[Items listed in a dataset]
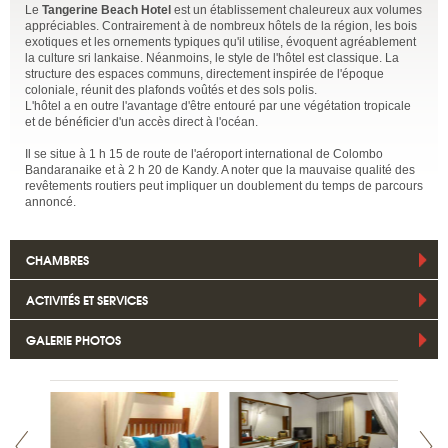
Le
Tangerine Beach Hotel
est un établissement chaleureux aux volumes
appréciables. Contrairement à de nombreux hôtels de la région, les bois
exotiques et les ornements typiques qu'il utilise, évoquent agréablement
la culture sri lankaise. Néanmoins, le style de l'hôtel est classique. La
structure des espaces communs, directement inspirée de l'époque
coloniale, réunit des plafonds voûtés et des sols polis.
L'hôtel a en outre l'avantage d'être entouré par une végétation tropicale
et de bénéficier d'un accès direct à l'océan.
Il se situe à 1 h 15 de route de l'aéroport international de Colombo
Bandaranaike et à 2 h 20 de Kandy. A noter que la mauvaise qualité des
revêtements routiers peut impliquer un doublement du temps de parcours
annoncé.
CHAMBRES
ACTIVITÉS ET SERVICES
GALERIE PHOTOS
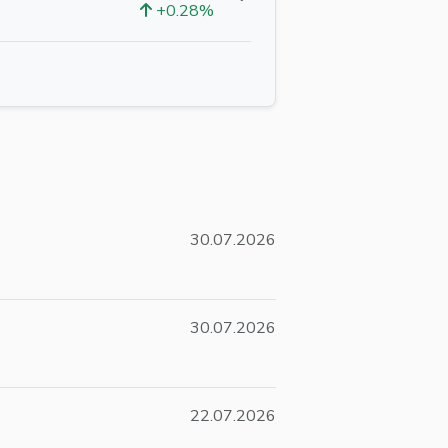
+0.28%
30.07.2026
30.07.2026
22.07.2026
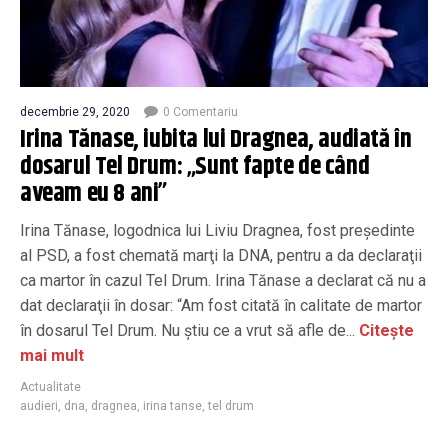
decembrie 29, 2020
0 Comentariu
Irina Tănase, iubita lui Dragnea, audiată în
dosarul Tel Drum: „Sunt fapte de când
aveam eu 8 ani”
Irina Tănase, logodnica lui Liviu Dragnea, fost preşedinte
al PSD, a fost chemată marţi la DNA, pentru a da declaraţii
ca martor în cazul Tel Drum. Irina Tănase a declarat că nu a
dat declaraţii în dosar: “Am fost citată în calitate de martor
în dosarul Tel Drum. Nu ştiu ce a vrut să afle de...
Citește
mai mult
Actualitate
audieri
,
dna
,
dragnea
,
irina tanse
,
tel drum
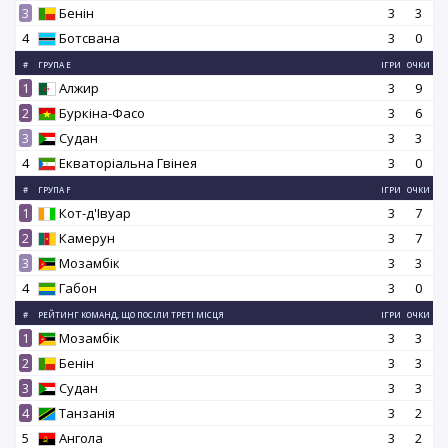
3
Бенін
3
3
4
Ботсвана
3
0
#
ГРУПА E
ІГРИ
ОЧКИ
1
Алжир
3
9
2
Буркіна-Фасо
3
6
3
Судан
3
3
4
Екваторіальна Гвінея
3
0
#
ГРУПА F
ІГРИ
ОЧКИ
1
Кот-д'Івуар
3
7
2
Камерун
3
7
3
Мозамбік
3
3
4
Габон
3
0
#
РЕЙТИНГ КОМАНД, ЩО ПОСІЛИ ТРЕТІ МІСЦЯ
ІГРИ
ОЧКИ
1
Мозамбік
3
3
2
Бенін
3
3
3
Судан
3
3
4
Танзанія
3
2
5
Ангола
3
2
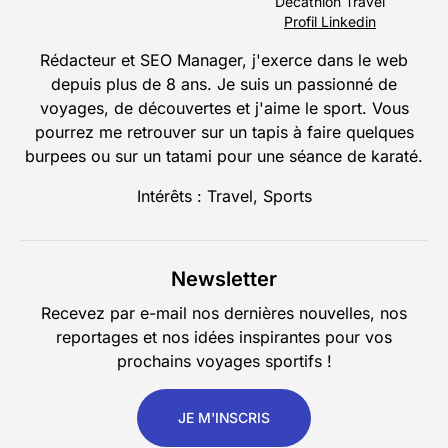
Decathlon Travel
Profil Linkedin
Rédacteur et SEO Manager, j'exerce dans le web
depuis plus de 8 ans. Je suis un passionné de
voyages, de découvertes et j'aime le sport. Vous
pourrez me retrouver sur un tapis à faire quelques
burpees ou sur un tatami pour une séance de karaté.
Intérêts : Travel, Sports
Newsletter
Recevez par e-mail nos dernières nouvelles, nos
reportages et nos idées inspirantes pour vos
prochains voyages sportifs !
JE M'INSCRIS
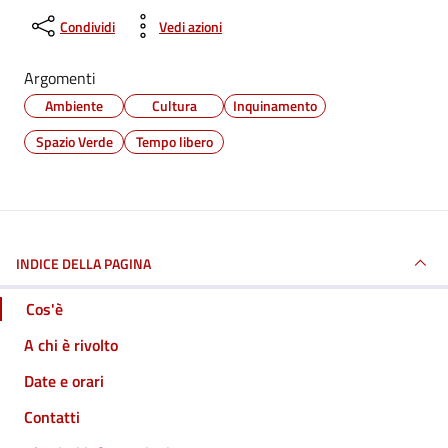
Condividi
Vedi azioni
Argomenti
Ambiente
Cultura
Inquinamento
Spazio Verde
Tempo libero
INDICE DELLA PAGINA
Cos'è
A chi è rivolto
Date e orari
Contatti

### Your goal
Check each line of the entries above for the word "voyages". List the ones that have it.

### Answer box
voyages, de découvertes et j'aime le sport. Vous
prochains voyages sportifs !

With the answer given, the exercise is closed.